The governor counts each insert / update / upsert / delete / merge keyword (or each Database.* call) as one statement. The platform doesn't care how many records are in the list:

update bigList;          // 1 DML statement, even if bigList has 9,000 records
for (Account a : bigList) update a;   // 9,000 DML statements. Throws on #151.

This means almost every appearance of this error is a DML call inside a loop, and the cure is the same as for Too many SOQL queries: 101: hoist it out.

The pattern

// Wrong: one DML per pass.
for (Account a : Trigger.new) {
    if (a.Annual_Revenue__c == null) {
        a.Annual_Revenue__c = 0;
        update a;
    }
}

// Right: build a list, DML once at the bottom.
List<Account> toUpdate = new List<Account>();
for (Account a : Trigger.new) {
    if (a.Annual_Revenue__c == null) {
        a.Annual_Revenue__c = 0;
        toUpdate.add(a);
    }
}
if (!toUpdate.isEmpty()) update toUpdate;

If you're inside a before trigger, you don't need the DML at all — just mutate Trigger.new directly and the platform persists it for free with no governor cost.

Bonus: triggers chaining triggers

A trigger doing update on records of a different SObject can fire that SObject's trigger, which can fire workflow rules, which can trigger more Apex... and all of those count against your 150 budget.

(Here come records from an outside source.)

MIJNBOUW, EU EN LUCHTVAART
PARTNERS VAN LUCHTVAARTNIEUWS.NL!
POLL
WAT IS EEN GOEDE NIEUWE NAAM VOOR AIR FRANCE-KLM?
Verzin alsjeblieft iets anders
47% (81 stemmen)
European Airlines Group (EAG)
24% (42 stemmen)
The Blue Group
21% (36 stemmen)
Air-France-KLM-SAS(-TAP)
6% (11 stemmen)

When you can't find a loop in your own code, check what your DML triggers downstream — process automations, flows, and workflow field updates can all eat into the cap.

System.debug('DML so far: '
    + Limits.getDmlStatements() + '/' + Limits.getLimitDmlStatements()
    + ', rows touched: '
    + Limits.getDmlRows() + '/' + Limits.getLimitDmlRows());

getDmlRows() checks the other DML governor — 10,000 rows total per transaction. You can blow past that with a single huge update list even though you only used 1 of your 150 statements.